Quickstart (clone + run)

# clone and install
git clone https://github.com/amiya-pattnaik/agentic-engineering-playbook.git
cd agentic-engineering-playbook
npm install

# mock model, Markdown report
node src/run.js scenarios/banking-app.json --metrics data/metrics.json

# Markdown + HTML report
node src/run.js scenarios/banking-app.json --metrics data/metrics.json --html

# Add external signals + auto-generated Playwright tests
node src/run.js scenarios/banking-app.json --metrics data/metrics.json --signals config/signals.json --html --run-tests

# Shortcut for metrics + html + tests
npm run demo:tests

Use OpenAI instead of mock:

cp config/model.example.json config/model.json   # add your key
node src/run.js scenarios/banking-app.json --metrics data/metrics.json

How to Extend

  • Add more scenarios under scenarios/*.json with goal, constraints, techStack, and inputs.repoSignals.
  • Teach agents to read real repo files or CI logs (hook into src/tools.js).
  • Point signals at your GitHub/Sonar/Fortify endpoints in config/signals.json.
  • Keep tests: run npx playwright install chromium once; then --run-tests or npm run demo:tests will generate and execute specs.

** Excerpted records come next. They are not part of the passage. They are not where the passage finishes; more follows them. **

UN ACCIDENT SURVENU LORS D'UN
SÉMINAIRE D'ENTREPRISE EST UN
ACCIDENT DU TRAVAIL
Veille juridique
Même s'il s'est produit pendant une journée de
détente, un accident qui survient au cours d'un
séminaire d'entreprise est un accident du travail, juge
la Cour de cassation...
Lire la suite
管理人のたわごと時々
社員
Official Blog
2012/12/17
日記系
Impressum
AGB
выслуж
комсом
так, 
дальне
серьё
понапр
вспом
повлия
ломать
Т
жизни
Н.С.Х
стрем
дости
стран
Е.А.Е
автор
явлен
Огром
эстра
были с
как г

Notes on other LLMs (Claude, Gemini, etc.)

The flow is model-agnostic. models.js exposes a generate method and picks a model. To add another provider:

  • Implement a new model class (e.g., ClaudeModel, GeminiModel) mirroring OpenAIModel (take key/model name, call the provider’s chat endpoint, return text).
  • Update selectModel() to check ANTHROPIC_API_KEY or GEMINI_API_KEY (or config/model.json) before falling back to mock.
  • Add provider-specific settings (max tokens, safety filters) to config/model.json.

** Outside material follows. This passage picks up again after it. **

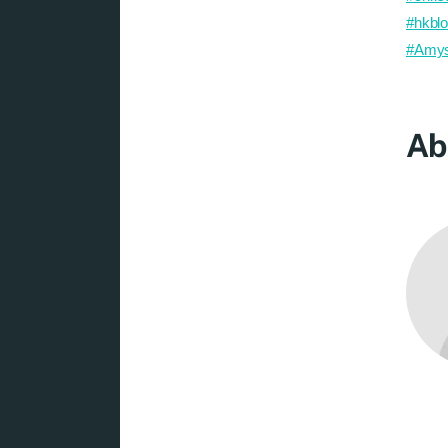
#
hkbl
#
Amys
Ab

Agents stay unchanged—they just call generate().

Closing Thought

Agentic AI doesn’t have to be abstract. A small, auditable chain—fed by your signals and capped with tests—shows how AI can assist engineering, QA, and platform teams without hand-waving. Start with mock mode, layer in your real signals, then graduate to your preferred model when you’re ready.